::: Input :::

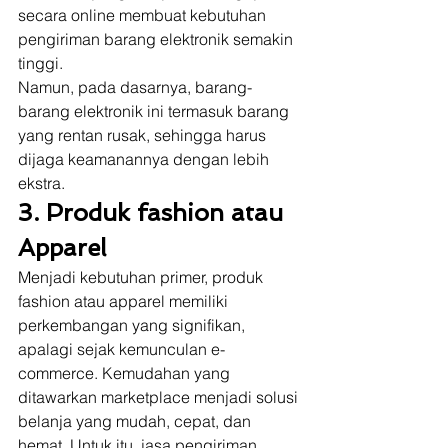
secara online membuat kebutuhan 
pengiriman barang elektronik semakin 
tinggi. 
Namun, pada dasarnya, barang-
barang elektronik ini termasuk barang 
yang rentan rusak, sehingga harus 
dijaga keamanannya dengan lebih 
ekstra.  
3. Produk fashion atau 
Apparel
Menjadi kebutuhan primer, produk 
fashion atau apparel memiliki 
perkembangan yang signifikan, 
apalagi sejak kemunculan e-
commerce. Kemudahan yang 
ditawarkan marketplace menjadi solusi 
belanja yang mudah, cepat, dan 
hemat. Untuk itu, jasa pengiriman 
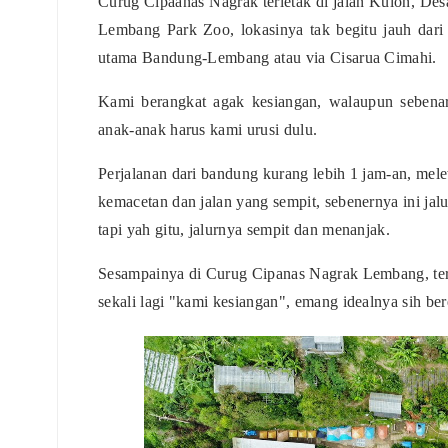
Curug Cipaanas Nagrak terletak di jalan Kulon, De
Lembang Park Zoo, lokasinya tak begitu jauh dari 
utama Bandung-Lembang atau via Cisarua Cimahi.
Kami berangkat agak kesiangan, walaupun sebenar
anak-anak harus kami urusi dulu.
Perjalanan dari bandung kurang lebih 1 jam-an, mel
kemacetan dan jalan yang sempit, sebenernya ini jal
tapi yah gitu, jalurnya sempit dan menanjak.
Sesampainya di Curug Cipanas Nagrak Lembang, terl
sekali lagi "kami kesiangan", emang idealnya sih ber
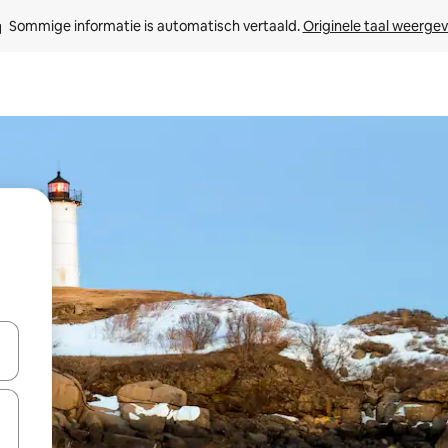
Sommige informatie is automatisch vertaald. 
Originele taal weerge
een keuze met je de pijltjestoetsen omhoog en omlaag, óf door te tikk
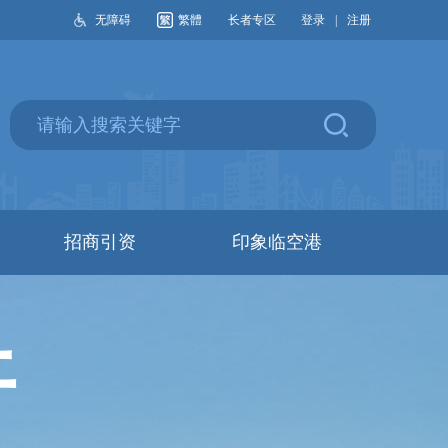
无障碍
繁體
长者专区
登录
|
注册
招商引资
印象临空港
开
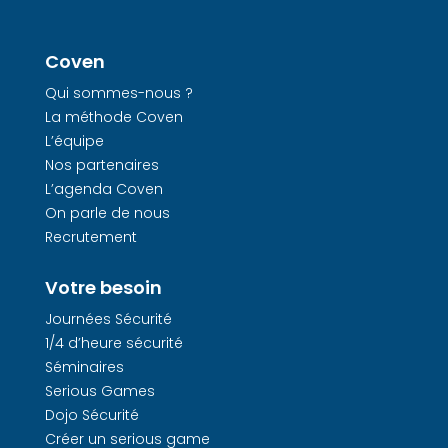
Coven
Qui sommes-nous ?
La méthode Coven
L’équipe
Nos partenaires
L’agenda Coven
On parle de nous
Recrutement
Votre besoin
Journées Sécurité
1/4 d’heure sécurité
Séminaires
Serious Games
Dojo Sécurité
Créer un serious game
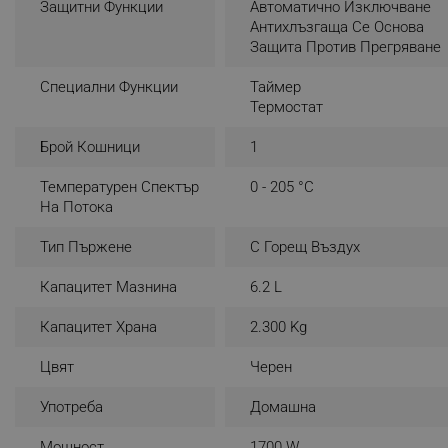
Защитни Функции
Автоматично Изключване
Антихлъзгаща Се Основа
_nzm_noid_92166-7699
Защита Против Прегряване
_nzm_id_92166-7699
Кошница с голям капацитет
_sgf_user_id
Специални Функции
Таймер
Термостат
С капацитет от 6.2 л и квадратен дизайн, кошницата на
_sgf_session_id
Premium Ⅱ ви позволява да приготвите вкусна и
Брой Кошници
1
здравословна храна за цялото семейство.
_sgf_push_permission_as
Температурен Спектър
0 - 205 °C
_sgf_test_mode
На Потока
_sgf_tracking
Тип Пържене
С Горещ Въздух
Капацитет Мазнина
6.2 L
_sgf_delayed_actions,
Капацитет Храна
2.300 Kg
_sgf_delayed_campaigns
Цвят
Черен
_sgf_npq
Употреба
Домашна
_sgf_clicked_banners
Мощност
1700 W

:::

* **Work instructions**
Your answer must be the exact lines from the start of the data through the line with "belanja yang mudah, cepat, dan", inclusive, and nothing else; pictures do not belong in it.

* **Result of this exercise**
secara online membuat kebutuhan 
pengiriman barang elektronik semakin 
tinggi. 
Namun, pada dasarnya, barang-
barang elektronik ini termasuk barang 
yang rentan rusak, sehingga harus 
dijaga keamanannya dengan lebih 
ekstra.  
3. Produk fashion atau 
Apparel
Menjadi kebutuhan primer, produk 
fashion atau apparel memiliki 
perkembangan yang signifikan, 
apalagi sejak kemunculan e-
commerce. Kemudahan yang 
ditawarkan marketplace menjadi solusi 
belanja yang mudah, cepat, dan 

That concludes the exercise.